Dataset section start

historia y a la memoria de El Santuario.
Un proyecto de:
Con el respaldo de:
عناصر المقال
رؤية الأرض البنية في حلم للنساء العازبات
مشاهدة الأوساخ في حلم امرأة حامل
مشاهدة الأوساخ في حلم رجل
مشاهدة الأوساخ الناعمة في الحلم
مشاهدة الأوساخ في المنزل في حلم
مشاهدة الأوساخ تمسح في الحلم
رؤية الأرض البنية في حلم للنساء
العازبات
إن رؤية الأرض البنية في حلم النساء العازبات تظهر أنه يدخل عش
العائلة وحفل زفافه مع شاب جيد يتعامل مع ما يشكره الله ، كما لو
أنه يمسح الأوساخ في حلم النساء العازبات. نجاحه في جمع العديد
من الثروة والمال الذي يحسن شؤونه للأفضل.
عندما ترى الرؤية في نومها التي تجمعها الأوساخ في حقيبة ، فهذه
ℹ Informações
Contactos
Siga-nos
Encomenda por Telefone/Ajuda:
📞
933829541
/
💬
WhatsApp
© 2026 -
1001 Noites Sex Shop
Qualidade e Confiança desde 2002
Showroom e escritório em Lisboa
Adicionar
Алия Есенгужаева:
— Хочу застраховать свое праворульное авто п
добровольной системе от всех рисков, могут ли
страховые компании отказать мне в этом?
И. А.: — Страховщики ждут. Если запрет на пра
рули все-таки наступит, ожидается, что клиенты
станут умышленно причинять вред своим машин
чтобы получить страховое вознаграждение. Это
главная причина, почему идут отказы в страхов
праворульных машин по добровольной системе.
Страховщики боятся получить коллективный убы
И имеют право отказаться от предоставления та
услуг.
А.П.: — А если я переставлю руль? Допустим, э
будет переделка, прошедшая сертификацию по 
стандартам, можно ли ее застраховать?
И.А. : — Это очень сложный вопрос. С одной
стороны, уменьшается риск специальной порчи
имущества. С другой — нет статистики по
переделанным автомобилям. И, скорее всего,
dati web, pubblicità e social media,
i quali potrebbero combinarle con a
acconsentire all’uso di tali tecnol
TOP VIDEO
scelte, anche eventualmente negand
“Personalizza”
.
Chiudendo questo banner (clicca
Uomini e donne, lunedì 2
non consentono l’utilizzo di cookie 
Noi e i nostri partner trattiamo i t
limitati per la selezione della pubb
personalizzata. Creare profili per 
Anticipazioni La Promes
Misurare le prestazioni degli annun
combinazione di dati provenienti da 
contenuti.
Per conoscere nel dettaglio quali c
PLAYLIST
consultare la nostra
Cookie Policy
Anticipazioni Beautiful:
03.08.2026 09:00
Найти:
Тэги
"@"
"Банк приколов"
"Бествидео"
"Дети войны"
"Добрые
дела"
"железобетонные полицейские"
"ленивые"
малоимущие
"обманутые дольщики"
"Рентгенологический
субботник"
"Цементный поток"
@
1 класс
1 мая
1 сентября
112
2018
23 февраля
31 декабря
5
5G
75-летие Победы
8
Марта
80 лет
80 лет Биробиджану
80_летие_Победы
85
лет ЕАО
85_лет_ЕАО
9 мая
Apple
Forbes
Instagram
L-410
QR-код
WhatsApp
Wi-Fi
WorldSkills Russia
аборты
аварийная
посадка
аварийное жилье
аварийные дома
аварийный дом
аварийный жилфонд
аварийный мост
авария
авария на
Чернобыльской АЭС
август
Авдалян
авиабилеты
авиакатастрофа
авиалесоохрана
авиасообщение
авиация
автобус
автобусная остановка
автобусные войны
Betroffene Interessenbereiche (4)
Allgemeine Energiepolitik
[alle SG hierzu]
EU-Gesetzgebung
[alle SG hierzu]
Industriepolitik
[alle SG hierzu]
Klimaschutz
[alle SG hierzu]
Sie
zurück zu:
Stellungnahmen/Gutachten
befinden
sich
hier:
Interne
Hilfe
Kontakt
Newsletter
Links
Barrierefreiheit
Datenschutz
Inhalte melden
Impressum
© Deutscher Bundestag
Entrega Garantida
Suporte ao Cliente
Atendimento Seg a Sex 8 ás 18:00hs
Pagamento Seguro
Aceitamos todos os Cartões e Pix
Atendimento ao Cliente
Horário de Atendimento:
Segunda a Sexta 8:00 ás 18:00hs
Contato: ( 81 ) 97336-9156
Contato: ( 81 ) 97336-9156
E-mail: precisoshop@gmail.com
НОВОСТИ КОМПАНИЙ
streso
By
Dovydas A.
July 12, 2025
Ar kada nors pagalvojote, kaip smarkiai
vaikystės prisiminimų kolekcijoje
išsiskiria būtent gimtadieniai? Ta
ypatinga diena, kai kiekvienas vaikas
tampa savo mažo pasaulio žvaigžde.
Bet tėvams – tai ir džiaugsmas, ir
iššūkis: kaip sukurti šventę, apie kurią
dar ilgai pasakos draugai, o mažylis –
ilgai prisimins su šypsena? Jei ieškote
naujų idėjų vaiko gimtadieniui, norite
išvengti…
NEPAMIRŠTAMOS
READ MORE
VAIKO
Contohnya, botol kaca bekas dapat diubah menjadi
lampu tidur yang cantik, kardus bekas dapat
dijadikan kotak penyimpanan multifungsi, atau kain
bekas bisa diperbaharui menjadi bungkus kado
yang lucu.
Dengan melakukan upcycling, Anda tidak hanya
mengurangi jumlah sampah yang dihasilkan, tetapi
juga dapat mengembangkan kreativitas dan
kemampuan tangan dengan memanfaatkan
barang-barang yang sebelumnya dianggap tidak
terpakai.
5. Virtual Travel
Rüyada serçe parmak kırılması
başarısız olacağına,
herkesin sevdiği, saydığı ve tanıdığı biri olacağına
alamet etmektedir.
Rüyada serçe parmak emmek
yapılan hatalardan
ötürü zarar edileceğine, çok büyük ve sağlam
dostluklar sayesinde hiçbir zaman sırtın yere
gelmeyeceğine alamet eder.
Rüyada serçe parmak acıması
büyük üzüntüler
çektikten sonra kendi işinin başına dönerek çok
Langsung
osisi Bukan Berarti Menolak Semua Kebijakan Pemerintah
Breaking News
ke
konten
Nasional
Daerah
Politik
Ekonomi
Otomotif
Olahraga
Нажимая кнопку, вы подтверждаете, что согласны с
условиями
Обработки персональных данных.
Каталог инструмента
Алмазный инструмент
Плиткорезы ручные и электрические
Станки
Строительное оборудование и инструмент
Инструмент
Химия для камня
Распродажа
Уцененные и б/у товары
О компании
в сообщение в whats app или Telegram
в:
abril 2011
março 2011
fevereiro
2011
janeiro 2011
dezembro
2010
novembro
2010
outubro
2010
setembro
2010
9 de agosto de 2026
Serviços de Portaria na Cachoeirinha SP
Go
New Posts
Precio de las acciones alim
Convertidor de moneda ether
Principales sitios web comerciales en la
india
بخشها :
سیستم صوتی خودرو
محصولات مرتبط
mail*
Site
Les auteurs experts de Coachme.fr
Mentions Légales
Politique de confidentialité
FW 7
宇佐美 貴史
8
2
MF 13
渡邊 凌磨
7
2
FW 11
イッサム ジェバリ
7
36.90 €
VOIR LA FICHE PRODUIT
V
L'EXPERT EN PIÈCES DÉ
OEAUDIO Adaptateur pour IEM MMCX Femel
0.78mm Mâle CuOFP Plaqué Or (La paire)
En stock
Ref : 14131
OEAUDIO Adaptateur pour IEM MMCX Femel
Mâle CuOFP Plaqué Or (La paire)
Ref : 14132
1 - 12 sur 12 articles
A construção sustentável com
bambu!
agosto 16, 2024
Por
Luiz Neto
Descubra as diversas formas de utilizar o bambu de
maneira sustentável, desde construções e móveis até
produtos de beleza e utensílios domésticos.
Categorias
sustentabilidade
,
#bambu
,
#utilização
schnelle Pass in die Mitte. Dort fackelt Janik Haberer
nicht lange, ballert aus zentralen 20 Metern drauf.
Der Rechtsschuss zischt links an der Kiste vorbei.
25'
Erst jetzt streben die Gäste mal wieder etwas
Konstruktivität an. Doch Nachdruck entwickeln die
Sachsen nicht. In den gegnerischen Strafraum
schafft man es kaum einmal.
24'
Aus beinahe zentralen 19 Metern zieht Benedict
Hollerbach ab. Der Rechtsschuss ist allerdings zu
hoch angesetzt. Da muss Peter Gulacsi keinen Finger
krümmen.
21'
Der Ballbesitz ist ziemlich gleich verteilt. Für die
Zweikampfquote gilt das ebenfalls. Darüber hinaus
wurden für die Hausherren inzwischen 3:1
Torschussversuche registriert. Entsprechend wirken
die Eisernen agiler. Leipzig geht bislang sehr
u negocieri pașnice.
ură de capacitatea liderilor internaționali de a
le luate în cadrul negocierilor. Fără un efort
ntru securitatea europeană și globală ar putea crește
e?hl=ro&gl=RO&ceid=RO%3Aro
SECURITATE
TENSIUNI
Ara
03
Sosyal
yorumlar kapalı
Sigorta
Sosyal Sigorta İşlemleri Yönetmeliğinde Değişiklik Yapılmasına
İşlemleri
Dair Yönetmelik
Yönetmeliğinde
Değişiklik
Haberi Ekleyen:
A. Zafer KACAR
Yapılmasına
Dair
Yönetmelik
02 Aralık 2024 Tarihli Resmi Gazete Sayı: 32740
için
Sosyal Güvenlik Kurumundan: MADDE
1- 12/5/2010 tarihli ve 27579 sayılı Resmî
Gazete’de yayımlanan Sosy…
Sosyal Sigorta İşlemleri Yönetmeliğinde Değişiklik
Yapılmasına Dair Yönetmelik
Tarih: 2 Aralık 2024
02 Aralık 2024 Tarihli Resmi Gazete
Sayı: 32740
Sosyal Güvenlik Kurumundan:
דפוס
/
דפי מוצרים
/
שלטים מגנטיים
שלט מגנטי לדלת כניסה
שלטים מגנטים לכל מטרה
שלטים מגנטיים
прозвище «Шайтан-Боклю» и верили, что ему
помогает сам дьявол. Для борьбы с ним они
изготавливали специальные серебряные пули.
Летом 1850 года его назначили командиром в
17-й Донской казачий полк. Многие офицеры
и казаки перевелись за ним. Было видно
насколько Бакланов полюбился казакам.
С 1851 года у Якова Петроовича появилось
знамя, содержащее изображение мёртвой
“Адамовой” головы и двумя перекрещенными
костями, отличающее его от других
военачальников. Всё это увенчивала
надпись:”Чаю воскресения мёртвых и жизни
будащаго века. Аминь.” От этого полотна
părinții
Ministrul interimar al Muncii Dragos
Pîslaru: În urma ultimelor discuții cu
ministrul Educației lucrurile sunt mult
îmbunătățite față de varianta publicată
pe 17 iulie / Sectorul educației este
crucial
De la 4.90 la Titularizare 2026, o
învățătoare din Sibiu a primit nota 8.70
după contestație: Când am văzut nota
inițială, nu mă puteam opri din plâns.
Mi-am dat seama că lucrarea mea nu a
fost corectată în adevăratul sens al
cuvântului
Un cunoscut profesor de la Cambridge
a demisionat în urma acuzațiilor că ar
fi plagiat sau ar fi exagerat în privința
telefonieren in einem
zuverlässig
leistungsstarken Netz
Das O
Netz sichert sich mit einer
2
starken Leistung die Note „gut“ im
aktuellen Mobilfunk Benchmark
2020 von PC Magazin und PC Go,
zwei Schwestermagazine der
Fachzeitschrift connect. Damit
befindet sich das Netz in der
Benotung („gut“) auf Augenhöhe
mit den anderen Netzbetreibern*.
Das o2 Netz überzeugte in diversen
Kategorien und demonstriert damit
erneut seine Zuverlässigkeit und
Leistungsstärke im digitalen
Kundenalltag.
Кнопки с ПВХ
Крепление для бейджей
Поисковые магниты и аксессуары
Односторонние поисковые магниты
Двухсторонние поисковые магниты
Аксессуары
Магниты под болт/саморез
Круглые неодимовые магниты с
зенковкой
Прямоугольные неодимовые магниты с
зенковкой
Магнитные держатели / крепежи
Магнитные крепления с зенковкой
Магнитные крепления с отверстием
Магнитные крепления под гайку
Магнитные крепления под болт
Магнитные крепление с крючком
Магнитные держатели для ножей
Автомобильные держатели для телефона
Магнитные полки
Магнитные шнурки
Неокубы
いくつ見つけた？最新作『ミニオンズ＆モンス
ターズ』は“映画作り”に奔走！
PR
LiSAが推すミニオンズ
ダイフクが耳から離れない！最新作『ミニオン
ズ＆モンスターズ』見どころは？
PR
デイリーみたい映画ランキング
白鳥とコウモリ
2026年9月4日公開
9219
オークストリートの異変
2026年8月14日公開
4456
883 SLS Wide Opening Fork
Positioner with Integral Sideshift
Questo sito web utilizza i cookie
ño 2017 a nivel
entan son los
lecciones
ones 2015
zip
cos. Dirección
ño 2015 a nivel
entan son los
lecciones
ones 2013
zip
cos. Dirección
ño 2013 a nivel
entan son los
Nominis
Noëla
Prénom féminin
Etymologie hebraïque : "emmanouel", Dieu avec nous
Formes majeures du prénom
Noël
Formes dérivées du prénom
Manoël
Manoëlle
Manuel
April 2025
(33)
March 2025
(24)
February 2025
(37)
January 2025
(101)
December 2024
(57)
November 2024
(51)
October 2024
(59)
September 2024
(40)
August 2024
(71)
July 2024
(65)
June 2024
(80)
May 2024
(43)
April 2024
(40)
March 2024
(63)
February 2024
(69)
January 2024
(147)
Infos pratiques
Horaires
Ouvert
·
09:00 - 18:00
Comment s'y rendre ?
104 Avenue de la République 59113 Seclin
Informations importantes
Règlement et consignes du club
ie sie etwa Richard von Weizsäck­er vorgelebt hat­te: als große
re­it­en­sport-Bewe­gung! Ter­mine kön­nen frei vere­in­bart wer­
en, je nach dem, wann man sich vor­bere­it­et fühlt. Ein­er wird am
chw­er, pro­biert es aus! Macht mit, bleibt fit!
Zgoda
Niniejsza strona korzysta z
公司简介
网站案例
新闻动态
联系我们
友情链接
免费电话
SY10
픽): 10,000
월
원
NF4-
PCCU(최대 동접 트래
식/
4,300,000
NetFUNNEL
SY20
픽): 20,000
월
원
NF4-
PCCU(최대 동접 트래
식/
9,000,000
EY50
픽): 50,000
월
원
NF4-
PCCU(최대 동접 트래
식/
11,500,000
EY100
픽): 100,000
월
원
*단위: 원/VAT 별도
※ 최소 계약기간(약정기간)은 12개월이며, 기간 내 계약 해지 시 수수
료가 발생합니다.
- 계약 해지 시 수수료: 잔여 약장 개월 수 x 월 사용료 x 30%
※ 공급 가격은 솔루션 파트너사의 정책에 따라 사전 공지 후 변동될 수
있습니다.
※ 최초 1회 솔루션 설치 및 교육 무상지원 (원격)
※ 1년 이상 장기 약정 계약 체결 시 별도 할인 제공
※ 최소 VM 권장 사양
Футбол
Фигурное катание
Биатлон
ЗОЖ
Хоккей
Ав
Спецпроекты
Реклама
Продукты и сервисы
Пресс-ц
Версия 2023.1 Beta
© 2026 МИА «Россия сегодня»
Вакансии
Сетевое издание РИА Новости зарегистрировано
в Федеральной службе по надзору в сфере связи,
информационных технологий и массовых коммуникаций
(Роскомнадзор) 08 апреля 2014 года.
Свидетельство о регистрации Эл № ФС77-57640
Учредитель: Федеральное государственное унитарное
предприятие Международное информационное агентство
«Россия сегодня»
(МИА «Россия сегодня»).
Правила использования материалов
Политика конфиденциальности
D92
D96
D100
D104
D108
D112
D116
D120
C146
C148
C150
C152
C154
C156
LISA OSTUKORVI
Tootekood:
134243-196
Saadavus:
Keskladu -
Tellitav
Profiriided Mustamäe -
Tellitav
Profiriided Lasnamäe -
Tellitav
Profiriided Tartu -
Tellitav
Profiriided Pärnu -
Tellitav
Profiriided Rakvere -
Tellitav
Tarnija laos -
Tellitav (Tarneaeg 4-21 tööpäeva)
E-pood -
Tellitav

Dataset section end

Instructions for the task: Copy verbatim, from the listing above, each line from the one containing "WorldSkills Russia" down to the one containing "ypatinga diena, kai kiekvienas vaikas", inclusive.

Solution for this problem:
WorldSkills Russia
аборты
аварийная
посадка
аварийное жилье
аварийные дома
аварийный дом
аварийный жилфонд
аварийный мост
авария
авария на
Чернобыльской АЭС
август
Авдалян
авиабилеты
авиакатастрофа
авиалесоохрана
авиасообщение
авиация
автобус
автобусная остановка
автобусные войны
Betroffene Interessenbereiche (4)
Allgemeine Energiepolitik
[alle SG hierzu]
EU-Gesetzgebung
[alle SG hierzu]
Industriepolitik
[alle SG hierzu]
Klimaschutz
[alle SG hierzu]
Sie
zurück zu:
Stellungnahmen/Gutachten
befinden
sich
hier:
Interne
Hilfe
Kontakt
Newsletter
Links
Barrierefreiheit
Datenschutz
Inhalte melden
Impressum
© Deutscher Bundestag
Entrega Garantida
Suporte ao Cliente
Atendimento Seg a Sex 8 ás 18:00hs
Pagamento Seguro
Aceitamos todos os Cartões e Pix
Atendimento ao Cliente
Horário de Atendimento:
Segunda a Sexta 8:00 ás 18:00hs
Contato: ( 81 ) 97336-9156
Contato: ( 81 ) 97336-9156
E-mail: precisoshop@gmail.com
НОВОСТИ КОМПАНИЙ
streso
By
Dovydas A.
July 12, 2025
Ar kada nors pagalvojote, kaip smarkiai
vaikystės prisiminimų kolekcijoje
išsiskiria būtent gimtadieniai? Ta
ypatinga diena, kai kiekvienas vaikas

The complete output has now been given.